Gu Kailai trial ends without verdict

By Kathrin Hille in Hefei

The murder trial of Gu Kailai, wife of disgraced Chinese politician Bo Xilai, has ended after just one day with no indication when a verdict will be delivered.

Chinese authorities declared Ms Gu the “main perpetrator” in the murder of British businessman Neil Heywood after a closed-door trial that lasted under eight hours. The trial was the most anticipated in China since the Gang of Fourtook the stand three decades ago over the Cultural Revolution.
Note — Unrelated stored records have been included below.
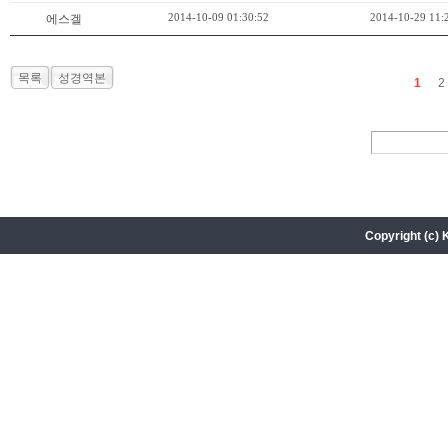
2014-10-09 01:30:52
2014-10-29 11:
에스겔
목록
성경역본
1
2
Copyright (c) 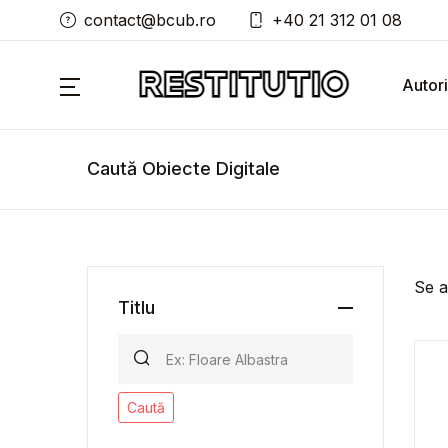
contact@bcub.ro
+40 21 312 01 08
Autori
Caută Obiecte Digitale
Se a
Titlu
Caută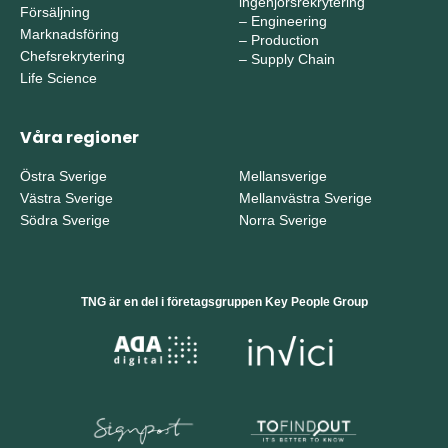
ingenjörsrekrytering
Försäljning
–
Engineering
Marknadsföring
–
Production
Chefsrekrytering
–
Supply Chain
Life Science
Våra regioner
Östra Sverige
Mellansverige
Västra Sverige
Mellanvästra Sverige
Södra Sverige
Norra Sverige
TNG är en del i företagsgruppen Key People Group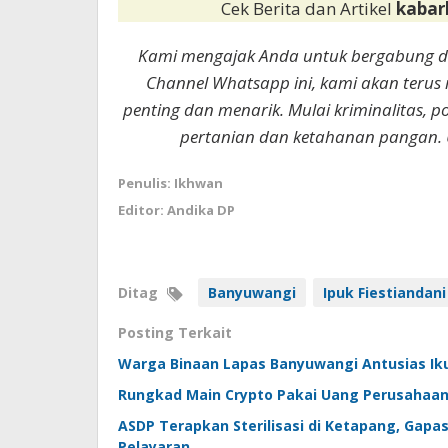
Cek Berita dan Artikel
kabar
Kami mengajak Anda untuk bergabung 
Channel Whatsapp ini, kami akan terus
penting dan menarik. Mulai kriminalitas, p
pertanian dan ketahanan pangan. 
Penulis: Ikhwan
Editor: Andika DP
Ditag
Banyuwangi
Ipuk Fiestiandani
Posting Terkait
Warga Binaan Lapas Banyuwangi Antusias Ik
Rungkad Main Crypto Pakai Uang Perusahaan, 
ASDP Terapkan Sterilisasi di Ketapang, Ga
Pelayaran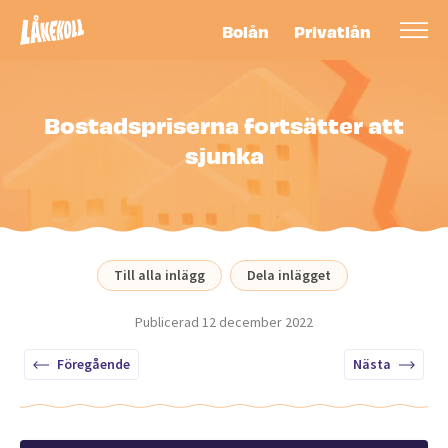
Bolån
Privatlån
Bostadspriserna fortsätter att
sjunka
Till alla inlägg
Dela inlägget
Publicerad
12 december 2022
Föregående
Nästa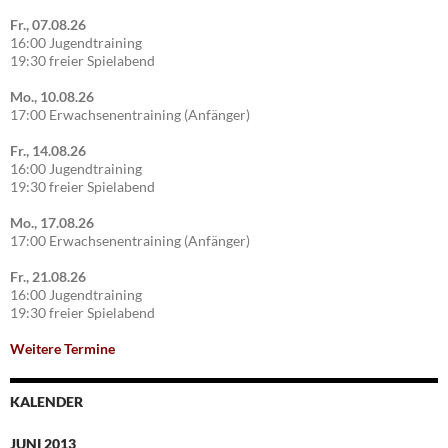
Fr., 07.08.26
16:00 Jugendtraining
19:30 freier Spielabend
Mo., 10.08.26
17:00 Erwachsenentraining (Anfänger)
Fr., 14.08.26
16:00 Jugendtraining
19:30 freier Spielabend
Mo., 17.08.26
17:00 Erwachsenentraining (Anfänger)
Fr., 21.08.26
16:00 Jugendtraining
19:30 freier Spielabend
Weitere Termine
KALENDER
JUNI 2013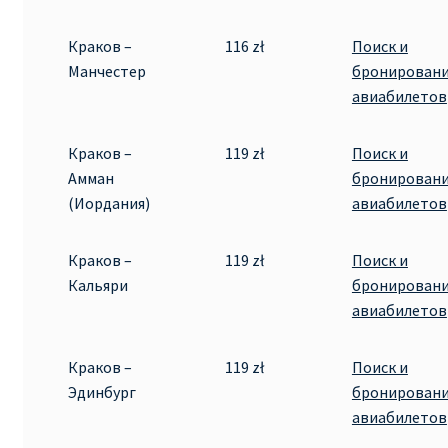
Краков –
116 zł
Поиск и
Манчестер
бронирован
авиабилетов
Краков –
119 zł
Поиск и
Амман
бронирован
(Иордания)
авиабилетов
Краков –
119 zł
Поиск и
Кальяри
бронирован
авиабилетов
Краков –
119 zł
Поиск и
Эдинбург
бронирован
авиабилетов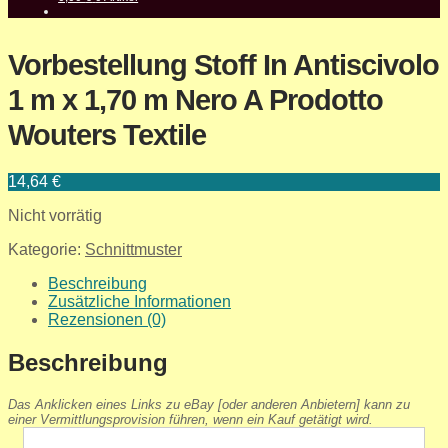
Vorbestellung Stoff In Antiscivolo
1 m x 1,70 m Nero A Prodotto
Wouters Textile
14,64
€
Nicht vorrätig
Kategorie:
Schnittmuster
Beschreibung
Zusätzliche Informationen
Rezensionen (0)
Beschreibung
Das Anklicken eines Links zu eBay [oder anderen Anbietern] kann zu
einer Vermittlungsprovision führen, wenn ein Kauf getätigt wird.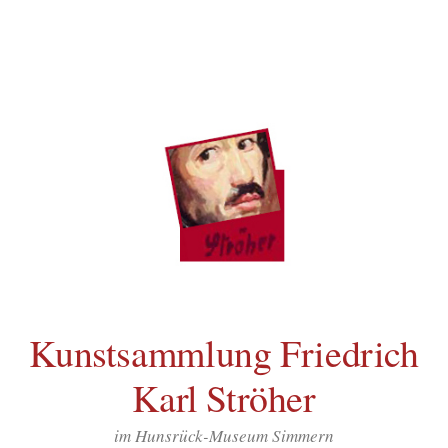
Inhalt
Zum
springen
Inhalt
überspringen
Kunstsammlung Friedrich
Karl Ströher
im Hunsrück-Museum Simmern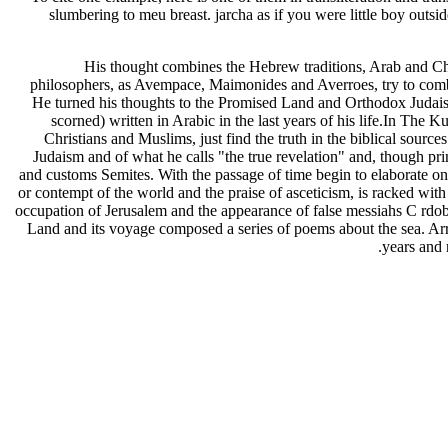
slumbering to meu breast. jarcha as if you were little boy ou
His thought combines the Hebrew traditions, Arab and Chr
philosophers, as Avempace, Maimonides and Averroes, try to combi
He turned his thoughts to the Promised Land and Orthodox Judaism,
scorned) written in Arabic in the last years of his life.In The 
Christians and Muslims, just find the truth in the biblical sourc
Judaism and of what he calls "the true revelation" and, though pri
and customs Semites. With the passage of time begin to elaborate on
or contempt of the world and the praise of asceticism, is racked wit
occupation of Jerusalem and the appearance of false messiahs C rdo
Land and its voyage composed a series of poems about the sea. Arri
years and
The Gu case was central to the downfall of Mr Bo, the ambitious former Chongqing Communist party secretary, who was considered a contender for the politburo standing committee until his purge in April.

Ms Gu’s trial was seen as key to resolving a power struggle within the Communist party leadership over the future of Mr Bo. The details given by the court after the hearing suggest that Mr Bo will not be implicated in the case.

Tang Yigan, vice-president of the Hefei Intermediate People’s Court, said the court would consider the evidence and arguments and announce a verdict “another day”.

In a briefing after the trial, Mr Tang said the prosecution had accused Ms Gu of planning the murder and arranging for Zhang Xiaojun, a family aide who was also on trial, to summon Heywood to Chongqing.

According to the prosecution, Mr Tang said, Ms Gu visited Heywood in his hotel room and drank alcohol and tea with him.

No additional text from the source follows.